#### Your assignment
Please set down the lines of the listing exactly, from its first line to the line with "זכויותיהם בהתאם לתנאי הפוליסה שנרכשה. משרדי", leaving the pictures out.

⟨

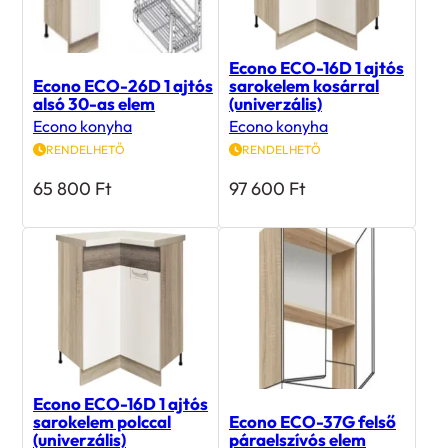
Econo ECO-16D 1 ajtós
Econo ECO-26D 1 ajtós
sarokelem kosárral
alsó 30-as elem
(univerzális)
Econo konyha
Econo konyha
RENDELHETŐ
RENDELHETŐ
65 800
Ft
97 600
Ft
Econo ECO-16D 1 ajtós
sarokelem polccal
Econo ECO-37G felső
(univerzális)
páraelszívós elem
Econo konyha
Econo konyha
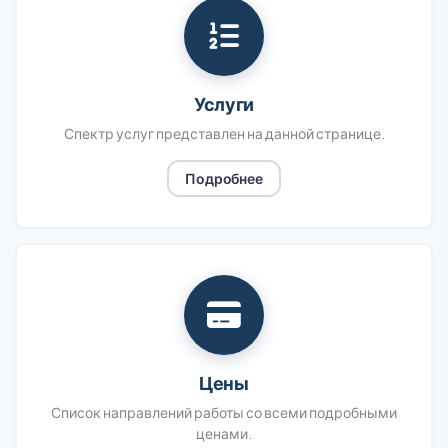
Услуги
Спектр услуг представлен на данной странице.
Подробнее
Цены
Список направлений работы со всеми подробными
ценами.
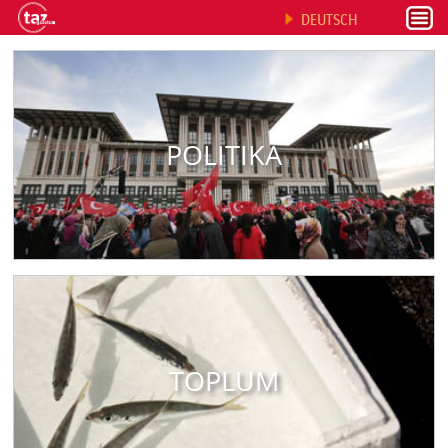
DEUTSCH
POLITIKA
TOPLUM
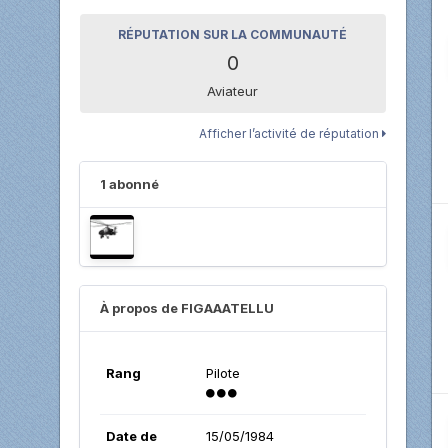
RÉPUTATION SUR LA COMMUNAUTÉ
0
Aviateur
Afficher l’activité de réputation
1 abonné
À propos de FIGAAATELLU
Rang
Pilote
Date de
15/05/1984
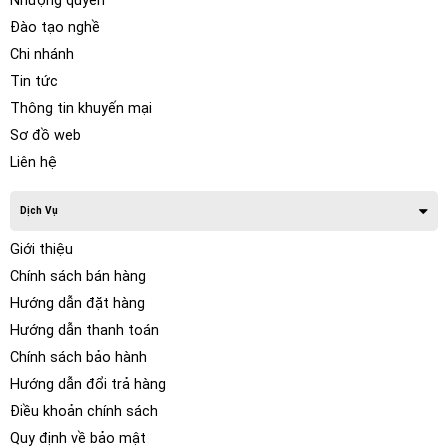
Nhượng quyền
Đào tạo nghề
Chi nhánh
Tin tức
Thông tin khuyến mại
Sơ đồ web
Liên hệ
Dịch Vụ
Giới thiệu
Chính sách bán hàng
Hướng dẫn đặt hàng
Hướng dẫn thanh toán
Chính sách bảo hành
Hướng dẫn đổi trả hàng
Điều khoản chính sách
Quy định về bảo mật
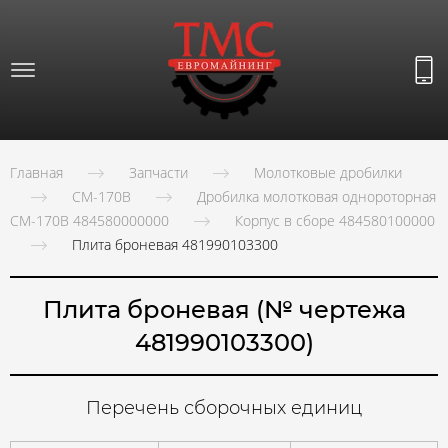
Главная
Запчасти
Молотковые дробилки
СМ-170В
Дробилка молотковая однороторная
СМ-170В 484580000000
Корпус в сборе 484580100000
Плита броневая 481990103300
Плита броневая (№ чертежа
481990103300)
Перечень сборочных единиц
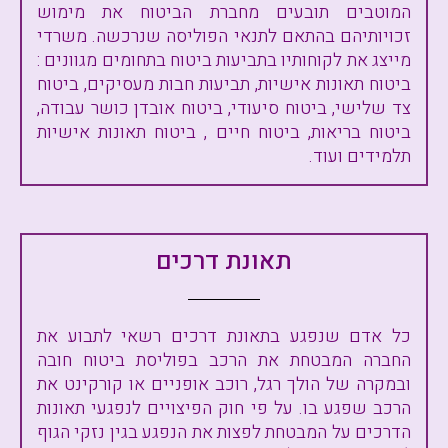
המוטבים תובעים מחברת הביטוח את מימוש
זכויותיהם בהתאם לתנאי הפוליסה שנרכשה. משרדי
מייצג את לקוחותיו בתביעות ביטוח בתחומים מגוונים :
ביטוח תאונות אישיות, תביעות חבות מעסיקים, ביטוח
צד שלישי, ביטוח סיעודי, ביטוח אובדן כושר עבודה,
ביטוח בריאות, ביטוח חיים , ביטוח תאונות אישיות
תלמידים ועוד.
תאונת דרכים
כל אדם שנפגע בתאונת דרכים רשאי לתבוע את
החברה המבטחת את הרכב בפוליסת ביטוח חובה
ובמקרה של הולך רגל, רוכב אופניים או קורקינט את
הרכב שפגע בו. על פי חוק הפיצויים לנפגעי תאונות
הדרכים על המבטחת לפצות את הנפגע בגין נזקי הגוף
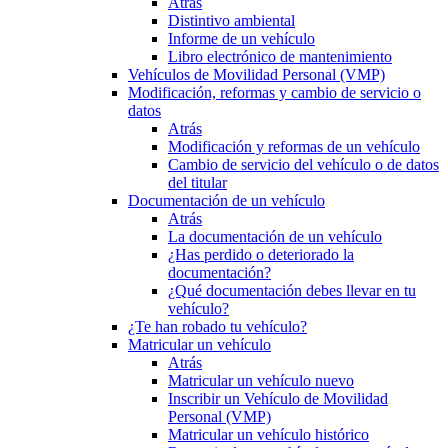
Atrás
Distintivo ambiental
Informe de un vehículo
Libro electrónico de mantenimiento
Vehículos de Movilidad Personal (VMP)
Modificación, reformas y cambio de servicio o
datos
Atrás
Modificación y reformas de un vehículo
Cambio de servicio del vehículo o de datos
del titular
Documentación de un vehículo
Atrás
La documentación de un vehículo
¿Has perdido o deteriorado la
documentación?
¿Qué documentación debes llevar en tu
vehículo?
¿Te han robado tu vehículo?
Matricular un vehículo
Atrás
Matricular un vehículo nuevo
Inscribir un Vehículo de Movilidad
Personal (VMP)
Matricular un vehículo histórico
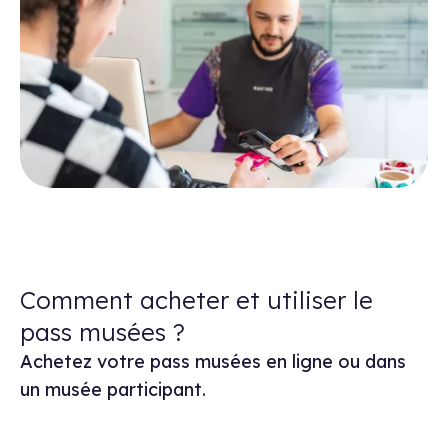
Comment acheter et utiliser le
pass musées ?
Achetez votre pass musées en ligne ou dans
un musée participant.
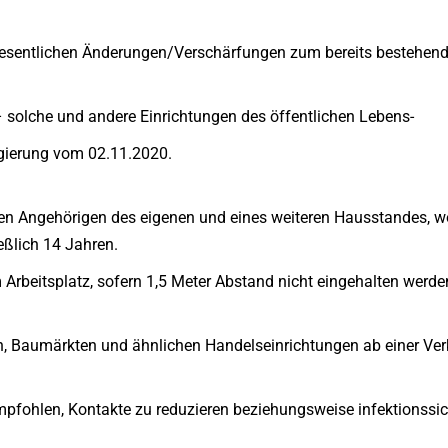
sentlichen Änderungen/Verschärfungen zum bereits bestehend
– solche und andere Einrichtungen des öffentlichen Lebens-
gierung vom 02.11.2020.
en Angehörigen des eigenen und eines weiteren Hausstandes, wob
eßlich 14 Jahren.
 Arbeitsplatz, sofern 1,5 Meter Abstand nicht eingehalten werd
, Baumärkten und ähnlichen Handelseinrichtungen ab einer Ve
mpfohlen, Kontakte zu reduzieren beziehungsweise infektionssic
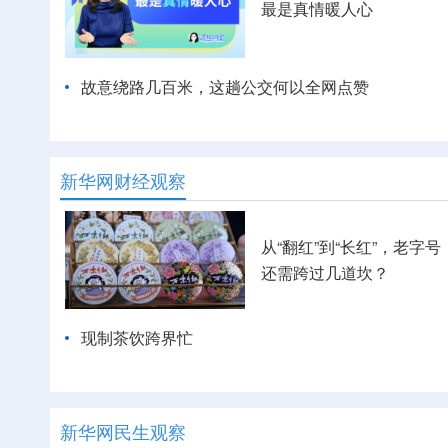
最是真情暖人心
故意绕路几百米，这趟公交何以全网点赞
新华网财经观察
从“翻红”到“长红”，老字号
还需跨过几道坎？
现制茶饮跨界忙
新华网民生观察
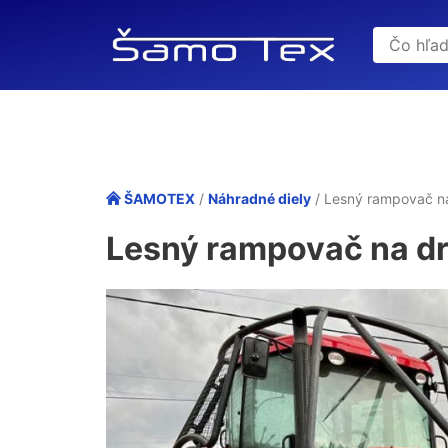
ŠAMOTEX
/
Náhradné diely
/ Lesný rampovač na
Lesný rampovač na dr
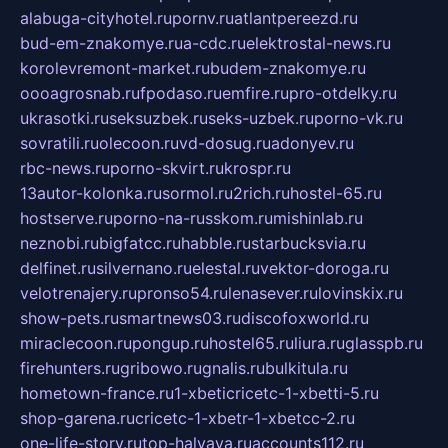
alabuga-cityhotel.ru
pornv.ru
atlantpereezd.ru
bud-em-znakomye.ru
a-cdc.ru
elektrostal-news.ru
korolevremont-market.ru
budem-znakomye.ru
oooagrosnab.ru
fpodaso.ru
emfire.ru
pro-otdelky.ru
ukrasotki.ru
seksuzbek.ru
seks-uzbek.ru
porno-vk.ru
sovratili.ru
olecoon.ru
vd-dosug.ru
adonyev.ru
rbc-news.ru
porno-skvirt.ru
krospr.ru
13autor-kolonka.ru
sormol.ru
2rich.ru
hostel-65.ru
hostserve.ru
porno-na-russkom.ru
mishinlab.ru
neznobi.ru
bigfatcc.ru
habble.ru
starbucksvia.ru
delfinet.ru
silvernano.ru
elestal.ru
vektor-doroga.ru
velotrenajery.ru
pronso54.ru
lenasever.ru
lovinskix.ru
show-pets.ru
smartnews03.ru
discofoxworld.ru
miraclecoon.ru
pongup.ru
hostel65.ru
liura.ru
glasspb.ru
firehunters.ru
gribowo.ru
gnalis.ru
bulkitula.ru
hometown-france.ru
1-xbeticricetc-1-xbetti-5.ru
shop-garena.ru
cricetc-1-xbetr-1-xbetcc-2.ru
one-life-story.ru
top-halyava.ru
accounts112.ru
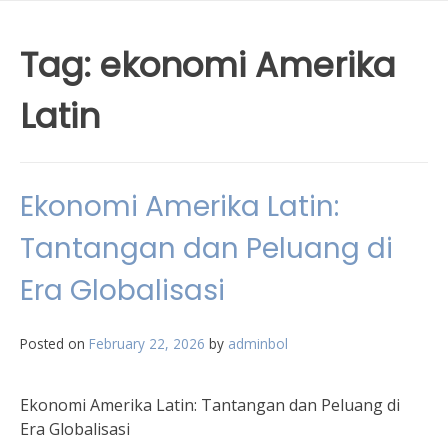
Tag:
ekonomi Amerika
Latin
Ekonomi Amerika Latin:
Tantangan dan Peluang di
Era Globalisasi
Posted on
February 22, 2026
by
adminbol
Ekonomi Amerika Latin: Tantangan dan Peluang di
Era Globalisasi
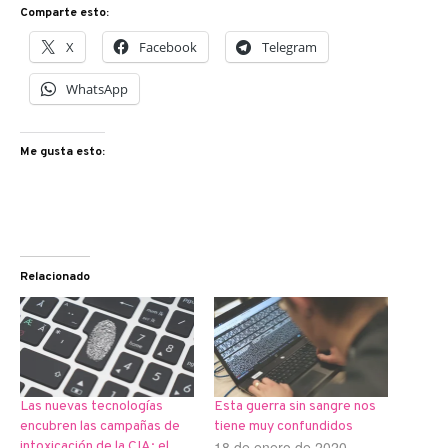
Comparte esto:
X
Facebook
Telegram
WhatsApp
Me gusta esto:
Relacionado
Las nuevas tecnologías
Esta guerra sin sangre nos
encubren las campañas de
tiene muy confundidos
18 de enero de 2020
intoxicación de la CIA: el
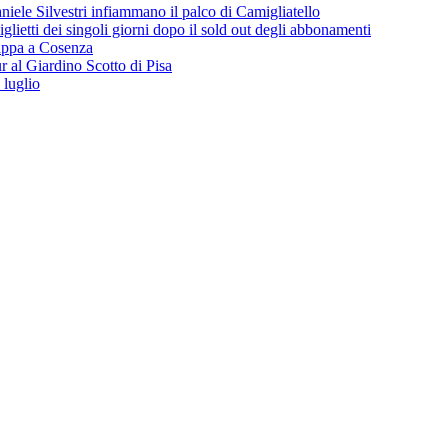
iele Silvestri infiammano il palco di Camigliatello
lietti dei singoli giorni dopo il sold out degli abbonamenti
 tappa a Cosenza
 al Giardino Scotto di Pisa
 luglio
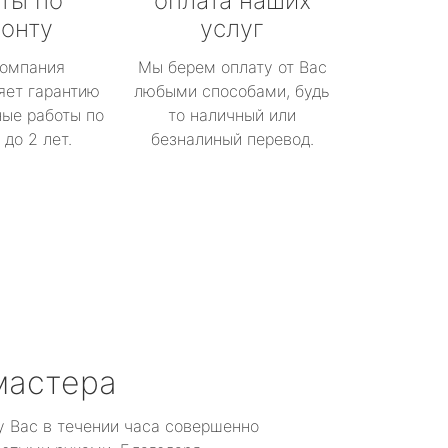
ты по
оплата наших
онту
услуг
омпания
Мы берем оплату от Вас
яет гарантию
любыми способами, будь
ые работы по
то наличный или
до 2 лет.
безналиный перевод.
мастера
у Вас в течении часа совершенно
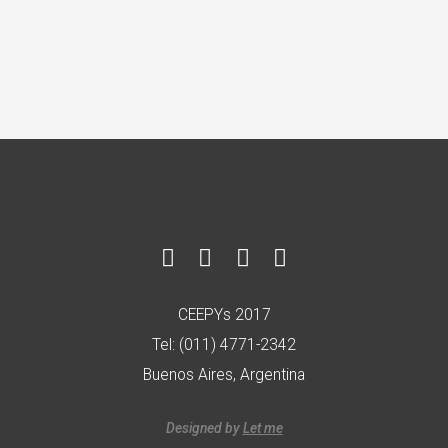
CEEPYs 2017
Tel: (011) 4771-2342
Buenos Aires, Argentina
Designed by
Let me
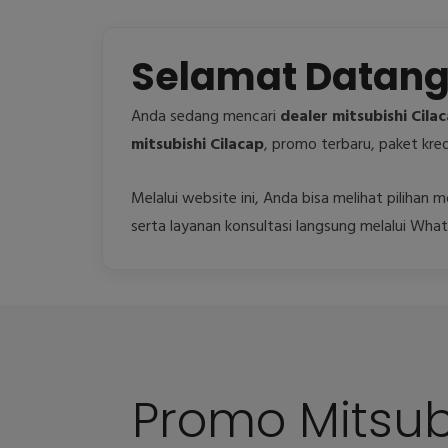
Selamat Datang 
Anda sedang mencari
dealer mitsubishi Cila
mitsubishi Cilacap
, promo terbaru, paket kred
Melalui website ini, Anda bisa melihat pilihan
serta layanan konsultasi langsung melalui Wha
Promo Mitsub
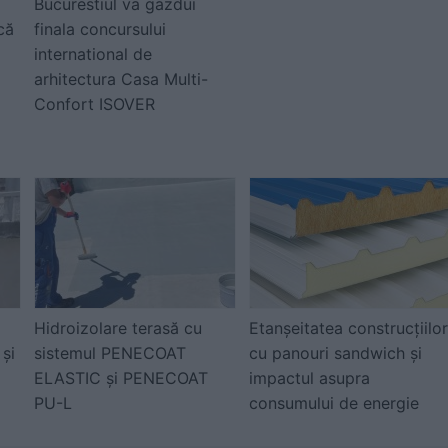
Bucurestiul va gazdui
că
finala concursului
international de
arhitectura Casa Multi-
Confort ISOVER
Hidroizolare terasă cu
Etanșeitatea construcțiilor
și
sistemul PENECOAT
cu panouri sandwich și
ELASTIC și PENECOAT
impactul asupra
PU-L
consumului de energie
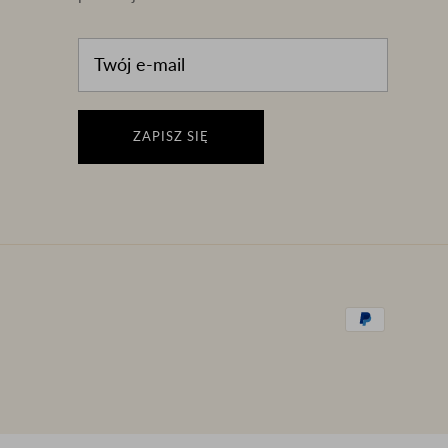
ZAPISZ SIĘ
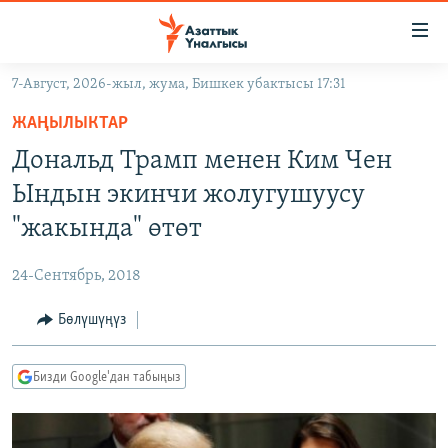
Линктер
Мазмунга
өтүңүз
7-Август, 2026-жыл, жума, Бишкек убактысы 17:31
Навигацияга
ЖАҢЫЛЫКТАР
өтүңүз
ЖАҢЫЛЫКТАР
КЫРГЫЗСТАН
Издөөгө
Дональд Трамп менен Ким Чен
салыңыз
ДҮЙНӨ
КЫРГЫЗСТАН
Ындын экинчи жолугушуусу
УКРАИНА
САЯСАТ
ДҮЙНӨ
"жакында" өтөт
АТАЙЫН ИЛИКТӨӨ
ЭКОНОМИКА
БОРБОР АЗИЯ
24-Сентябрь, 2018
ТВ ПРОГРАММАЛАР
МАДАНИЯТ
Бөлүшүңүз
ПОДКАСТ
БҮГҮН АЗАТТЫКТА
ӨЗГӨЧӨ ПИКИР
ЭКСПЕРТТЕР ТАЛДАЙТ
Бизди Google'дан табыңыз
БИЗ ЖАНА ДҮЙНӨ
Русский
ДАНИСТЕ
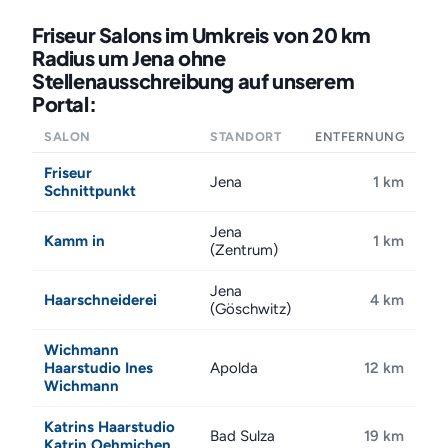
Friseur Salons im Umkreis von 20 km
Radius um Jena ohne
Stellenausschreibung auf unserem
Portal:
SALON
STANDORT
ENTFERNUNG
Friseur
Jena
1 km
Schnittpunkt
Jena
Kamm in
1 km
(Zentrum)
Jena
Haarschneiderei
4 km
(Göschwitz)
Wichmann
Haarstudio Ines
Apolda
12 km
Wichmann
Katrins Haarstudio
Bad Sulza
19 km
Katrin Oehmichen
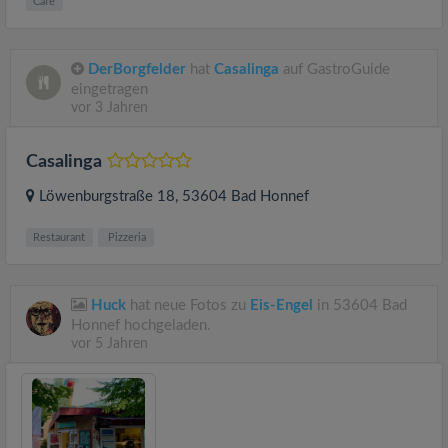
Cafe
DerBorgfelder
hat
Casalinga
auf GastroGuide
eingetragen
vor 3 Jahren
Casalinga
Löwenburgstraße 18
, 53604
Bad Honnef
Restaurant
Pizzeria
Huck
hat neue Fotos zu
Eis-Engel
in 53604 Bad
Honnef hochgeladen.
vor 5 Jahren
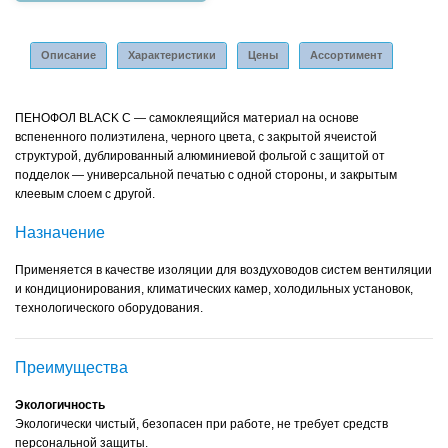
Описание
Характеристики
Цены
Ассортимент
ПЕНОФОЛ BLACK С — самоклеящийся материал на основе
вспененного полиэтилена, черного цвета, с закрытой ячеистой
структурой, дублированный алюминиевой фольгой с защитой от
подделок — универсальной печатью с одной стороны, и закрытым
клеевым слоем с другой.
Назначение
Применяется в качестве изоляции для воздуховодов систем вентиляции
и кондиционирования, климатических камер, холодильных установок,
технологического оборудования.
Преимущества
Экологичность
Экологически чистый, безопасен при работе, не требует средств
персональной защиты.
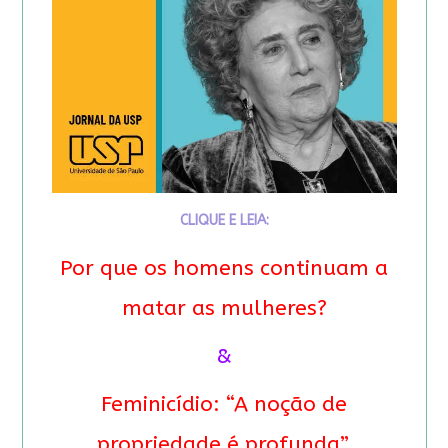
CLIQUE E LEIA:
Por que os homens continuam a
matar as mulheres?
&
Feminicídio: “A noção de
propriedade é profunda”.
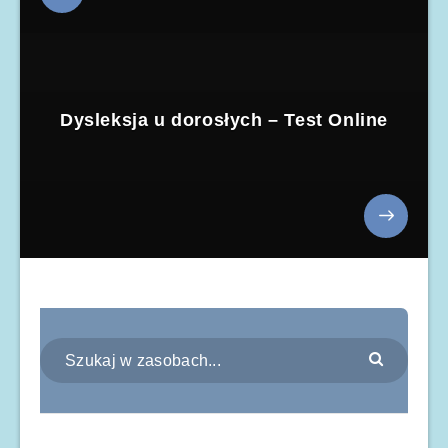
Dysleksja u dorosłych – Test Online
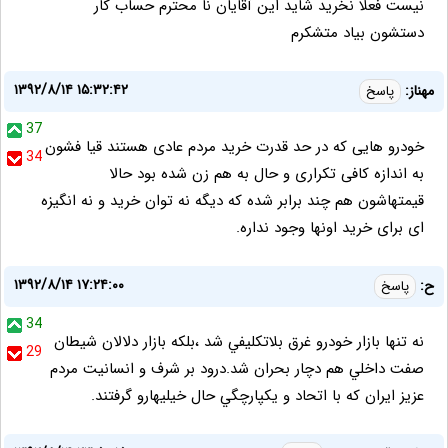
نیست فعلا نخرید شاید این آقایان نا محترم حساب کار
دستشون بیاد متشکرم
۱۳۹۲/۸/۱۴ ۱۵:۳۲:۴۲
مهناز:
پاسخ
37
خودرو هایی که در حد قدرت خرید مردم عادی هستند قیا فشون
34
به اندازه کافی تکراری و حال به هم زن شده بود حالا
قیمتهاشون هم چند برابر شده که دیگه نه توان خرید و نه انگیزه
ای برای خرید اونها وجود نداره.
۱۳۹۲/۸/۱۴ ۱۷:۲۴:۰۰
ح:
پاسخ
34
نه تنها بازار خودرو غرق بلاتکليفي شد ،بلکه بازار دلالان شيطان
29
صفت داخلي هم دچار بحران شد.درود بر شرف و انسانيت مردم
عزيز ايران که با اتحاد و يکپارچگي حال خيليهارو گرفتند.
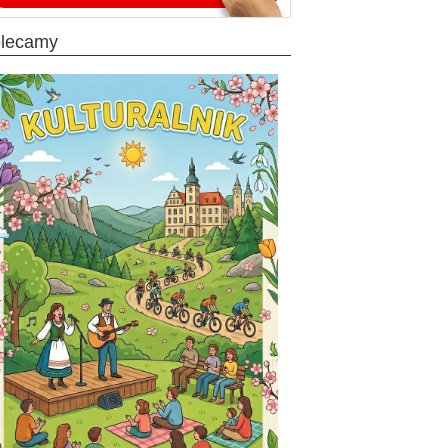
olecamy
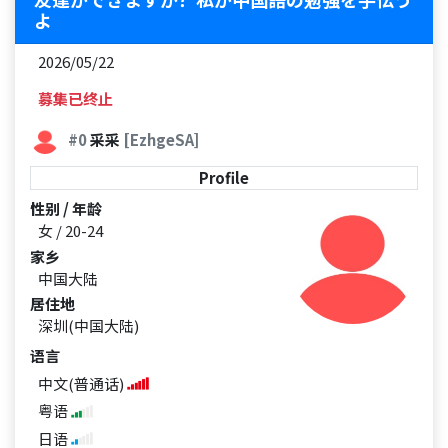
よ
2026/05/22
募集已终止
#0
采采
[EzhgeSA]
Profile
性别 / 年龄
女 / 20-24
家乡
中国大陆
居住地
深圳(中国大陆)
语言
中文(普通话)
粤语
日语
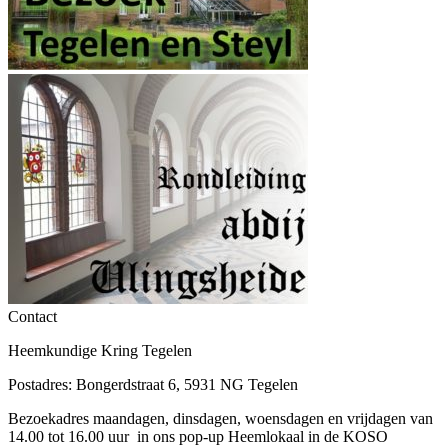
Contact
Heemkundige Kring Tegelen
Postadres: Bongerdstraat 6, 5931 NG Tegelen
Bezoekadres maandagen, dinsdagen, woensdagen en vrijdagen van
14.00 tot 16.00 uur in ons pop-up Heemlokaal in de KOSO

⟩

#### Exercise response
Econo ECO-16D 1 ajtós
Econo ECO-26D 1 ajtós
sarokelem kosárral
alsó 30-as elem
(univerzális)
Econo konyha
Econo konyha
RENDELHETŐ
RENDELHETŐ
65 800
Ft
97 600
Ft
Econo ECO-16D 1 ajtós
sarokelem polccal
Econo ECO-37G felső
(univerzális)
páraelszívós elem
Econo konyha
Econo konyha
Услуги
Спектр услуг представлен на данной странице.
Подробнее
Цены
Список направлений работы со всеми подробными
ценами.
DEUTSCH
POLITIKA
TOPLUM
RÉPUTATION SUR LA COMMUNAUTÉ
0
Aviateur
Afficher l’activité de réputation
1 abonné
À propos de FIGAAATELLU
Rang
Pilote
Date de
15/05/1984
Nhượng quyền
Đào tạo nghề
Chi nhánh
Tin tức
Thông tin khuyến mại
Sơ đồ web
Liên hệ
Dịch Vụ
Giới thiệu
Chính sách bán hàng
Hướng dẫn đặt hàng
Hướng dẫn thanh toán
Chính sách bảo hành
Hướng dẫn đổi trả hàng
Điều khoản chính sách
Quy định về bảo mật
Главная
Запчасти
Молотковые дробилки
СМ-170В
Дробилка молотковая однороторная
СМ-170В 484580000000
Корпус в сборе 484580100000
Плита броневая 481990103300
Плита броневая (№ чертежа
481990103300)
Перечень сборочных единиц
המוטבים תובעים מחברת הביטוח את מימוש
זכויותיהם בהתאם לתנאי הפוליסה שנרכשה. משרדי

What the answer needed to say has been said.